Per garantire che le IA non avessero mai visto queste immagini durante la fase di addestramento, i ricercatori hanno utilizzato un database di ricerca riservato, messo a disposizione dal Nencki Institute for Experimental Biology dell’Università di Varsavia. Gli esperimenti hanno indagato tre dimensioni affettive fondamentali: la piacevolezza, la tendenza all’avvicinamento o all’allontanamento e il livello di attivazione o coinvolgimento. Alle IA sono state poste domande analoghe a quelle rivolte ai partecipanti umani, del tipo: “Come giudichi questa immagine?”, “Come reagisci a questa immagine?”, “Come ti senti dopo averla vista?”, con risposte classificate su scale numeriche.

Oltre a queste dimensioni generali, sono state analizzate le reazioni a sei emozioni di base: felicità, rabbia, paura, tristezza, disgusto e sorpresa. Anche in questo caso le risposte dell’IA si sono avvicinate notevolmente a quelle umane, pur con alcune differenze.

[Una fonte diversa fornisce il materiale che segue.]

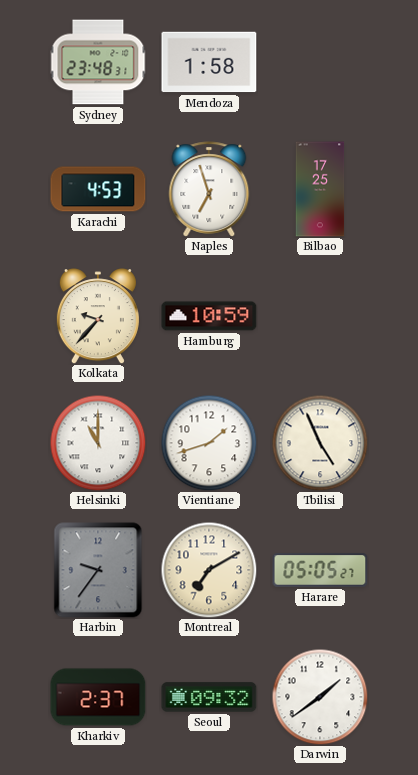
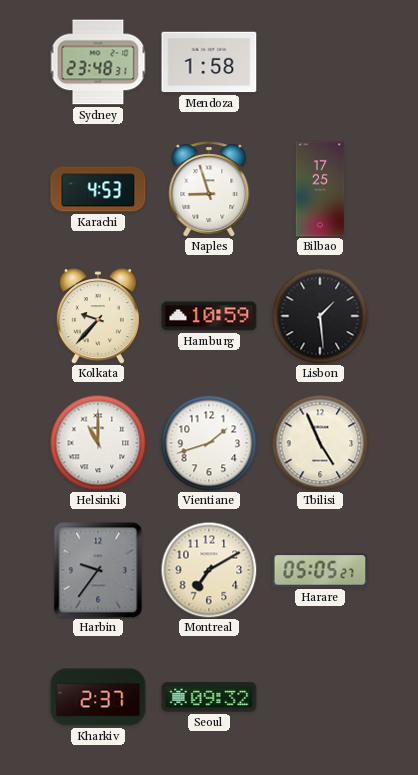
Naples: 6:57 -> 8:57
Lisbon: none -> 1:29
Darwin: 1:39 -> none
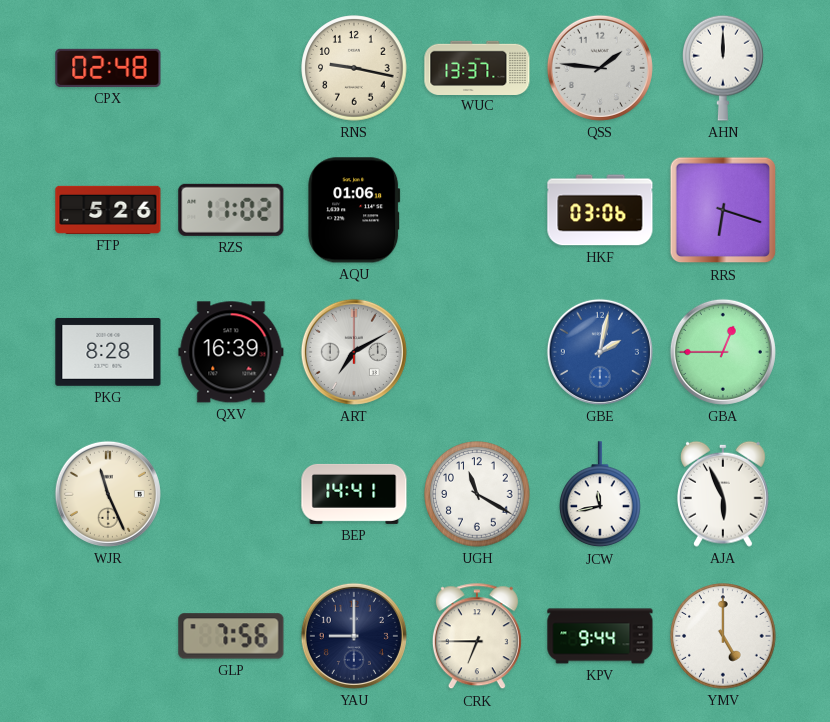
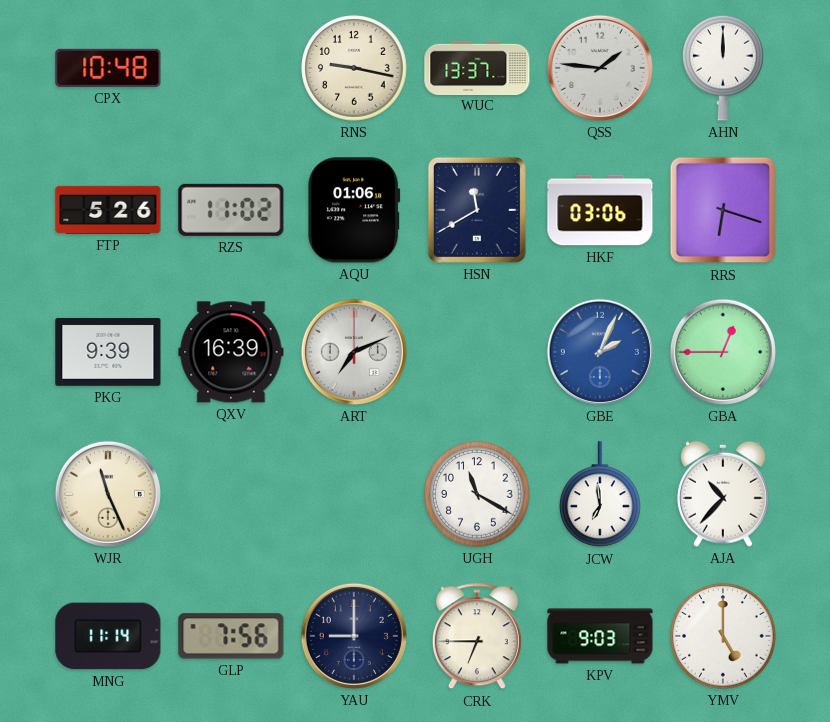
CPX: 02:48 -> 10:48
HSN: none -> 11:40
PKG: 8:28 -> 9:39
ART: 7:10 -> 7:11
GBE: 2:02 -> 2:04
BEP: 14:41 -> none
JCW: 11:43 -> 6:59
AJA: 5:56 -> 10:37
MNG: none -> 11:14
KPV: 9:44 -> 9:03
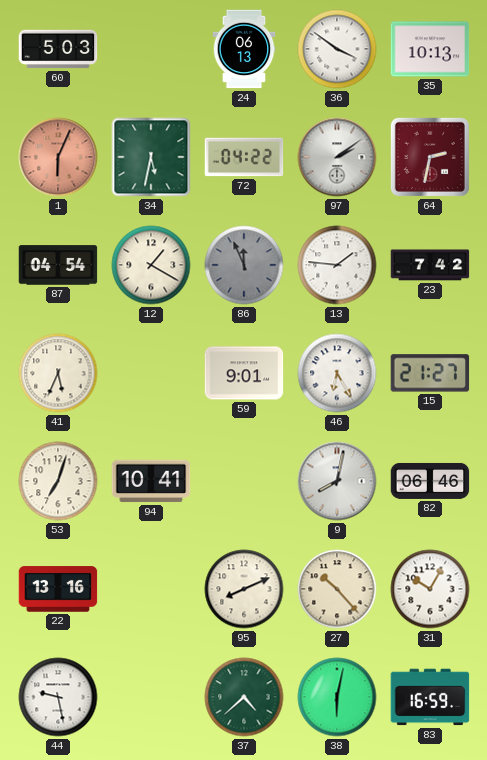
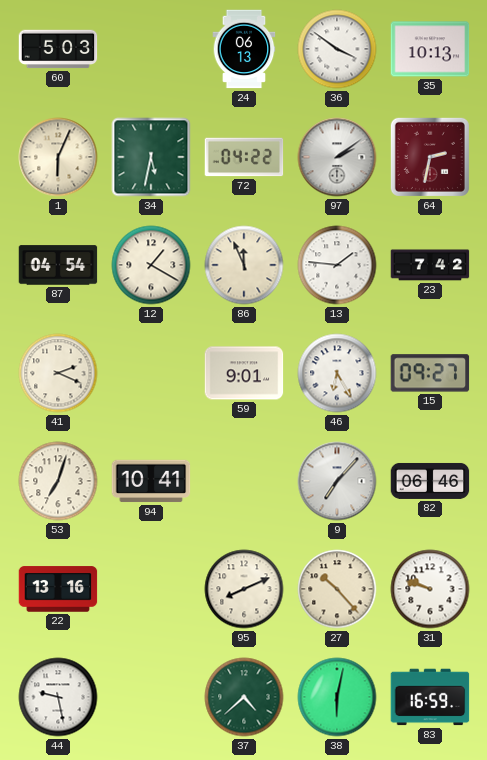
1 dial: salmon -> cream
86 dial: grey -> cream
41: 5:34 -> 2:19
15: 21:27 -> 09:27
9: 8:02 -> 7:07
31: 10:05 -> 9:48
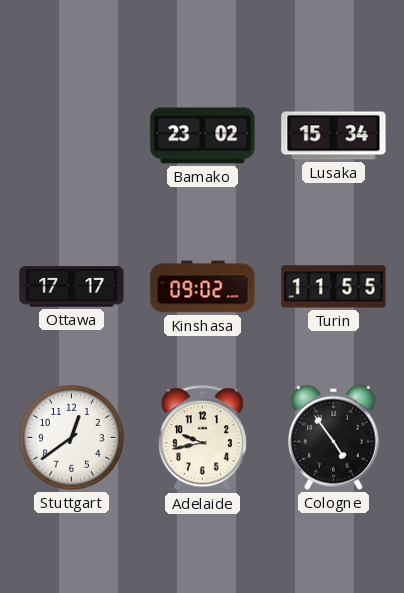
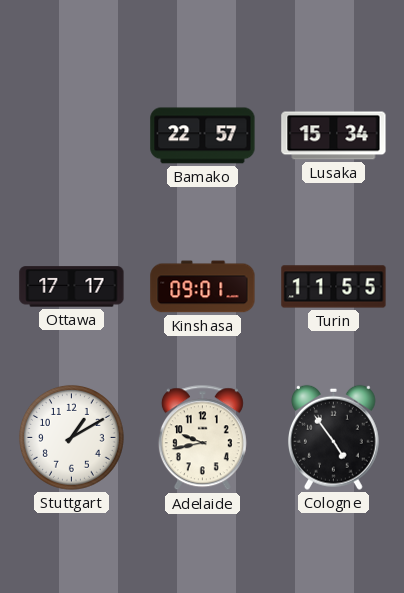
Bamako: 23:02 -> 22:57
Kinshasa: 09:02 -> 09:01
Stuttgart: 12:39 -> 1:10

GPT, in particolare, ha mostrato la maggiore coerenza con i giudizi umani, ma tendeva a “sovrastimare” le valutazioni per le immagini più cariche emotivamente.

Un aspetto interessante emerso dallo studio è che i sistemi di IA, interrogati sul loro metodo di risposta, spesso dichiaravano esplicitamente di “indovinare” il giudizio che darebbe una persona media. Ad esempio, davanti a un’immagine di cammelli in un deserto, un modello di IA ha risposto di non avere emozioni proprie ma di poter descrivere la reazione tipica umana come un interesse per un’esperienza di viaggio esotico. In altri casi, invece, la IA ha assunto prospettive più soggettive, arrivando a dichiararsi “vegetariana” e quindi a dare un giudizio negativo a un piatto di carne.

Secondo Romeo e Testolin, questi risultati non solo dimostrano che il linguaggio può supportare lo sviluppo di concetti emotivi nei sistemi di IA, ma sollevano questioni importanti sull’uso di queste tecnologie in ambiti delicati come l’assistenza agli anziani, l’educazione o la salute mentale. Comprendere come l’IA costruisce e restituisce valutazioni emotive è cruciale per garantire che queste risposte siano appropriate e sicure per gli utenti. Lo studio rappresenta un primo passo nel confronto diretto tra giudizi umani e risposte artificiali su contenuti emotivi, aprendo nuove prospettive sul futuro delle interazioni uomo-macchina.